SUPPLIED RECORDS Start Marker

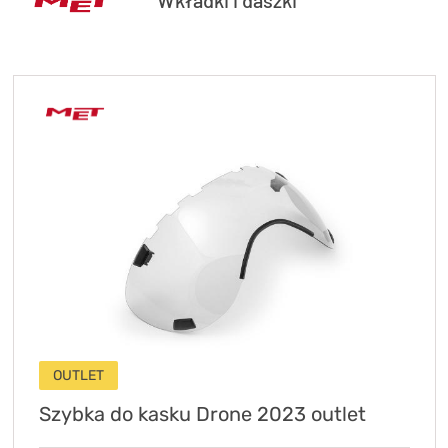
OUTLET
Szybka do kasku Drone 2023 outlet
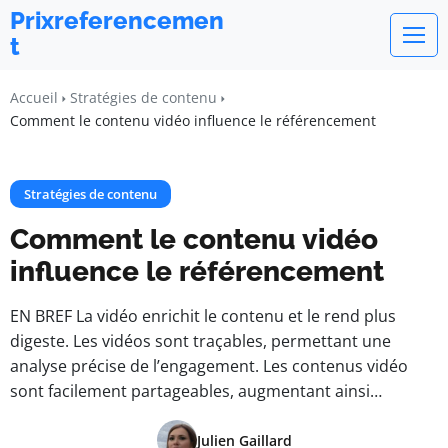
Prixreferencemen
t
Accueil
Stratégies de contenu
Comment le contenu vidéo influence le référencement
Stratégies de contenu
Comment le contenu vidéo
influence le référencement
EN BREF La vidéo enrichit le contenu et le rend plus
digeste. Les vidéos sont traçables, permettant une
analyse précise de l’engagement. Les contenus vidéo
sont facilement partageables, augmentant ainsi…
Julien Gaillard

SUPPLIED RECORDS End Marker

**THE TASK:** Copy every line from the records that holds the string "sont".

**OUTPUT:**
digeste. Les vidéos sont traçables, permettant une
sont facilement partageables, augmentant ainsi…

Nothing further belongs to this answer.